Changing of the Guards

Photo: Millionstock / Shutterstock.com

FAQ’s (Things to know before you go)

Is Buckingham Palace open to the public?

The palace is open to the public for 10 weeks each summer when the Queen is not in residence.

Does the Queen live at Buckingham Palace?

Yes, it is the Queen’s residence in London. She also resides elsewhere including Windsor Castle, Sandringham House, and Balmoral.

Are the Royal Mews and The Queen’s Gallery part of Buckingham Palace?

Yes, but they have their own visitors’ entrance and can be visited separately or together using a combined ticket. Both venues remain open most of the year, even when the palace is shut.

Are the State Rooms wheelchair accessible?

The State Rooms are fully wheelchair accessible and special access is available.

How long should I spend in the State Rooms?

Visitors with State Rooms tickets should expect to spend around 2 hours inside the palace.

Is there much walking involved on the tour?

Visitors are advised to wear comfortable footwear as the visitor route includes a half-mile walk through the gardens to the exit.

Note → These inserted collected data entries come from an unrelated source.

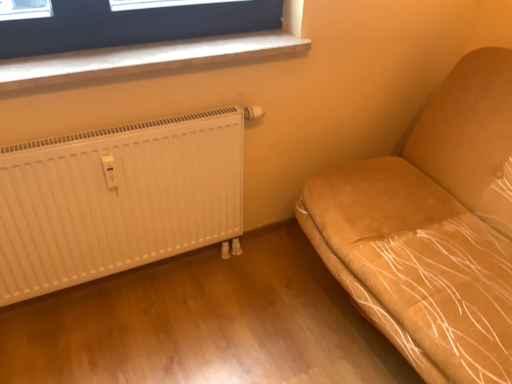 Question: Considering the relative sizes of suede-like tan sofa at right and white ribbed radiator at lower left in the image provided, is suede-like tan sofa at right bigger than white ribbed radiator at lower left?

Choices:
 (A) no
 (B) yes

Answer: (B)

Question: Is suede-like tan sofa at right next to white ribbed radiator at lower left and touching it?

Choices:
 (A) no
 (B) yes

Answer: (A)

Question: Is suede-like tan sofa at right in front of white ribbed radiator at lower left?

Choices:
 (A) yes
 (B) no

Answer: (A)

Question: Is suede-like tan sofa at right to the left of white ribbed radiator at lower left from the viewer's perspective?

Choices:
 (A) no
 (B) yes

Answer: (A)

Question: Can you confirm if suede-like tan sofa at right is thinner than white ribbed radiator at lower left?

Choices:
 (A) no
 (B) yes

Answer: (A)

Question: Can you confirm if suede-like tan sofa at right is smaller than white ribbed radiator at lower left?

Choices:
 (A) yes
 (B) no

Answer: (B)

Question: Is white ribbed radiator at lower left closer to camera compared to suede-like tan sofa at right?

Choices:
 (A) no
 (B) yes

Answer: (A)

Question: From a real-world perspective, is white ribbed radiator at lower left over suede-like tan sofa at right?

Choices:
 (A) yes
 (B) no

Answer: (B)

Question: Is white ribbed radiator at lower left not within suede-like tan sofa at right?

Choices:
 (A) yes
 (B) no

Answer: (A)

Question: Can you confirm if white ribbed radiator at lower left is shorter than suede-like tan sofa at right?

Choices:
 (A) yes
 (B) no

Answer: (A)

Question: Does white ribbed radiator at lower left come behind suede-like tan sofa at right?

Choices:
 (A) no
 (B) yes

Answer: (B)

Question: Does white ribbed radiator at lower left have a larger size compared to suede-like tan sofa at right?

Choices:
 (A) no
 (B) yes

Answer: (A)

Question: Does white plastic window sill at upper left have a larger size compared to suede-like tan sofa at right?

Choices:
 (A) yes
 (B) no

Answer: (B) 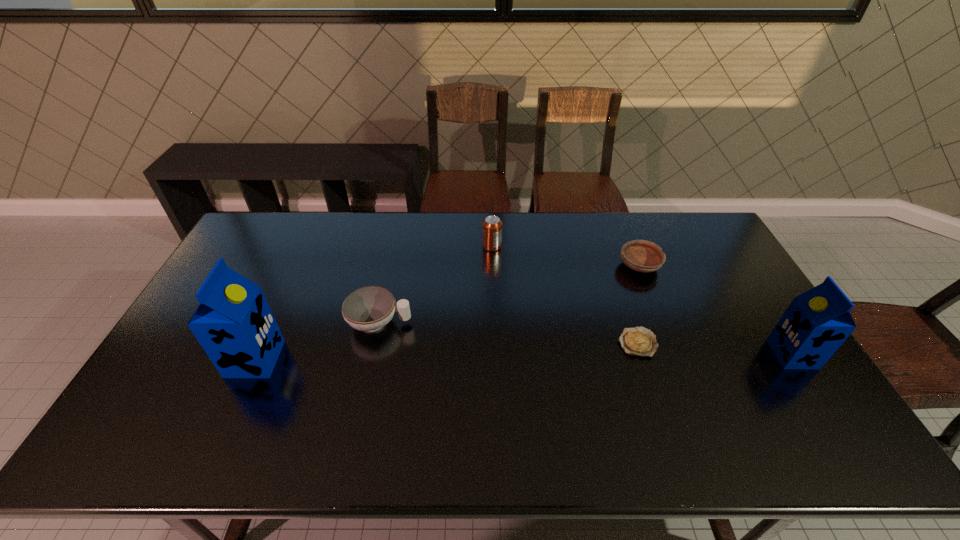 This screenshot has width=960, height=540. I want to click on the shortest object, so click(639, 341).

Identify the location of vacant region located with the cap open on the left carton. This screenshot has height=540, width=960. (358, 359).

Image resolution: width=960 pixels, height=540 pixels. Identify the location of vacant space positioned with the cap open on the second tallest object. (641, 354).

I want to click on vacant area located 0.120m with the cap open on the second tallest object, so click(732, 354).

You are a GUI agent. You are given a task and a screenshot of the screen. Output one action in this format:
    pyautogui.click(x=<x>, y=<y>)
    Task: Click on the vacant area located with the cap open on the second tallest object
    The height and width of the screenshot is (540, 960).
    Given the screenshot: What is the action you would take?
    pyautogui.click(x=732, y=354)

Identify the location of vacant space situated 0.310m on the front of the second shortest object. Image resolution: width=960 pixels, height=540 pixels. (676, 357).

What are the coordinates of `vacant region located on the right of the farthest object` in the screenshot? It's located at (613, 246).

Image resolution: width=960 pixels, height=540 pixels. I want to click on free space located 0.070m on the side with the handle of the fourth tallest object, so click(x=435, y=323).

I want to click on vacant space located on the left of the quiche, so coord(565,342).

The image size is (960, 540). I want to click on object located in the far edge section of the desktop, so click(491, 226). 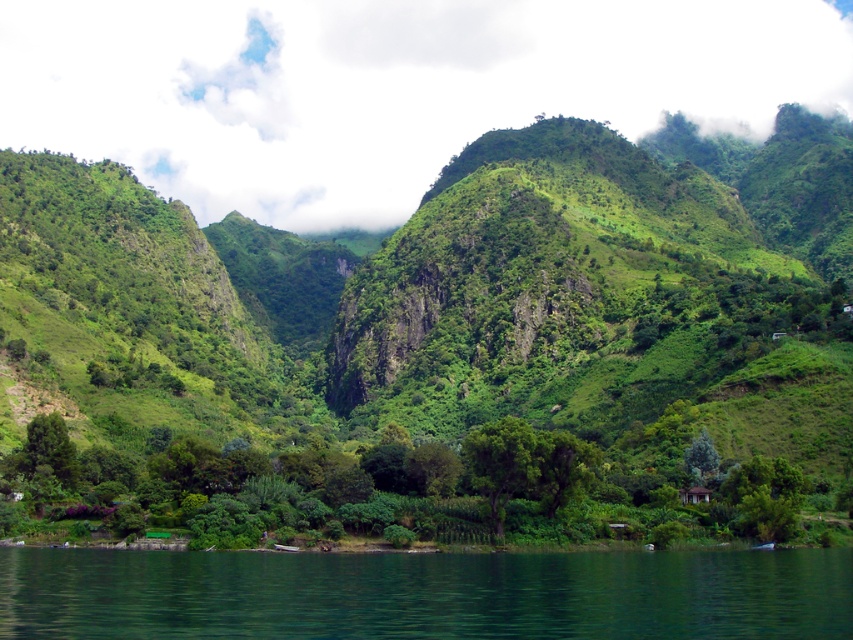 Is green leafy mountain at center bigger than white fluffy cloud at upper center?

Indeed, green leafy mountain at center has a larger size compared to white fluffy cloud at upper center.

Measure the distance between green leafy mountain at center and camera.

green leafy mountain at center and camera are 93.37 meters apart.

You are a GUI agent. You are given a task and a screenshot of the screen. Output one action in this format:
    pyautogui.click(x=<x>, y=<y>)
    Task: Click on the green leafy mountain at center
    This screenshot has height=640, width=853.
    Given the screenshot: What is the action you would take?
    pyautogui.click(x=444, y=328)

Is point (764, 490) farther from viewer compared to point (105, 570)?

That is True.

The width and height of the screenshot is (853, 640). Find the location of `green leafy trees at center`. green leafy trees at center is located at coordinates (393, 490).

Identify the location of green leafy trees at center. (393, 490).

Between white fluffy cloud at upper center and green leafy trees at center, which one has less height?

Standing shorter between the two is green leafy trees at center.

Which is behind, point (74, 108) or point (523, 429)?

Point (74, 108)

Find the location of a particular element. white fluffy cloud at upper center is located at coordinates (386, 88).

Can I take photos inside Buckingham Palace?

No. Photography is not permitted inside the palace.

Do I need to print my ticket?

It is recommended to print a copy of your voucher and present it on the day of your tour.

Can I bring food and beverages inside Buckingham Palace?

Eating and drinking inside the palace are not permitted, with the exception of bottled water.